By Shankar Vedantam
Monday, May 28, 2007
It's almost June, which means we should soon start to hear the peal of wedding bells.
As all those happy couples with June weddings bid adieu to well-wishers and set off on a honeymoon, consider this: The honeymoon is a relatively recent invention, dating back to only the 19th century. Before that, couples were not supposed to go off on their own to celebrate -- and marriage was not primarily about a private relationship between two people.
Marriage, in fact, used to be an institution that sought to extend community ties. From princes and princesses in Europe who married each other to matches arranged between the less well-off, marriage was largely about broadening one's network of allies, friends and benefactors.

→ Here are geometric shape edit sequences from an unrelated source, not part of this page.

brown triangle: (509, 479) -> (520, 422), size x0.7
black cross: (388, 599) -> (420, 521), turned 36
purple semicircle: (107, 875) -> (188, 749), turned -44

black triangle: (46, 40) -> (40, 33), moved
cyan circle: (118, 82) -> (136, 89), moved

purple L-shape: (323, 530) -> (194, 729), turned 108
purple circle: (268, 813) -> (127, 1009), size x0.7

Not anymore. Modern marriage, sociologists Naomi Gerstel and Natalia Sarkisian have shown, is really about two people setting themselves apart -- not just from the larger community, but from other relatives, including parents and siblings. The sociologists are not talking just about the starry-eyed couples of June, who have eyes and attention only for each other, but also married couples generally.

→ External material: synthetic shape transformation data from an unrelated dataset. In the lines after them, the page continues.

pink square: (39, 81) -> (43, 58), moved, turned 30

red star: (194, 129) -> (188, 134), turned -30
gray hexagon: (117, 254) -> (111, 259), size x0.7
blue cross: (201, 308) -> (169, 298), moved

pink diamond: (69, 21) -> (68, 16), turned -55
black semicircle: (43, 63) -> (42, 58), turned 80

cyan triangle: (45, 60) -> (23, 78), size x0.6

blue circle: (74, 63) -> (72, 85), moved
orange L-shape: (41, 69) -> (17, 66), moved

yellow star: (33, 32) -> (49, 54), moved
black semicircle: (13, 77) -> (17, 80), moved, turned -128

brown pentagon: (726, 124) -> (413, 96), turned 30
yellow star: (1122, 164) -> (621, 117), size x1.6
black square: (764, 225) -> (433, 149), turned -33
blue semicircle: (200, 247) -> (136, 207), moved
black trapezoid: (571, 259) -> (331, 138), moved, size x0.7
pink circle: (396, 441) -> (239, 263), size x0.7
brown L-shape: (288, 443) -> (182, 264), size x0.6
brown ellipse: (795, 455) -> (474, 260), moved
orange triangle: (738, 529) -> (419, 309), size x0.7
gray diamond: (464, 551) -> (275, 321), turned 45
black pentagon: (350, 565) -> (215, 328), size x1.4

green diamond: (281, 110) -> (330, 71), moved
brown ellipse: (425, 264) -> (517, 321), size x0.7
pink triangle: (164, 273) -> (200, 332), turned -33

Contrary to the received wisdom of Republicans and Democrats and virtually every authority in the country who views marriage as the linchpin of social and community ties, Gerstel and Sarkisian have found that marriage actually tends to reduce community ties.
"Marriage and community are often at odds with one another," the sociologists said in a recent article in the journal Contexts. "Instead of bolstering community involvement, marriage diminishes ties to relatives, neighbors and friends."

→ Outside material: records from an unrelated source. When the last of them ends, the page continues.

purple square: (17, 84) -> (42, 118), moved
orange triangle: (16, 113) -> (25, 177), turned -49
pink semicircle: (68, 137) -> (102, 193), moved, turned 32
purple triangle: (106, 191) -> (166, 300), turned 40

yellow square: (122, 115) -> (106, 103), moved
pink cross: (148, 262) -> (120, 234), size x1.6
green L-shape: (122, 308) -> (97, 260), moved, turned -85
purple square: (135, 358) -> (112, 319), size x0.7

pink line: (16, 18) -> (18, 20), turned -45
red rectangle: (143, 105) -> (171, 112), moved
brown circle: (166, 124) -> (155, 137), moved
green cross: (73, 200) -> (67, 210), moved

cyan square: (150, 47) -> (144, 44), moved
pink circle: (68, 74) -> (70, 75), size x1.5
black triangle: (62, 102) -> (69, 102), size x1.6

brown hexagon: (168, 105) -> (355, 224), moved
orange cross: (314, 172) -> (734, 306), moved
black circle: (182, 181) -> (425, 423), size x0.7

Married people are less likely than the unmarried and the divorced to live with, visit, call or write relatives, according to data drawn from two national surveys: the 2004 General Social Survey and the 1992-94 National Survey of Families and Households.
The difference is especially large for heterosexual married men, who are likely to rely on their wives to stay in touch with even their own relatives.
The divorced appear to have stronger community ties than people who stay married, but have weaker ties than those who never married -- suggesting that marriage, even after it dissolves, still has the residual effect of reducing ties to relatives and the broader community.
Those who never marry, the sociologists found, are more than twice as likely as married people to socialize with friends, and are also more likely than married couples to socialize with neighbors, and to provide emotional support and practical help to friends and neighbors.
Married couples with small children are something of an exception. These couples tend to reach out for help to extended kin, friends and neighbors, thereby enmeshing themselves in reciprocal networks of friendship and obligation that have long underpinned community ties. However, in terms of spending time with friends and neighbors, Sarkisian said, these couples face the same "marriage penalty" as childless couples.
Gerstel, at the University of Massachusetts at Amherst, and Sarkisian, at Boston College, are not bashing marriage; they are not advocating that people should not marry. But they are all for de-romanticizing marriage; like any institution, they say, it comes with advantages and disadvantages. And they argue that society should rediscover the importance of community ties -- the current societal expectation that a spouse can provide all the emotional sustenance a person needs is bad not just for people's ties with community, but for marriage itself.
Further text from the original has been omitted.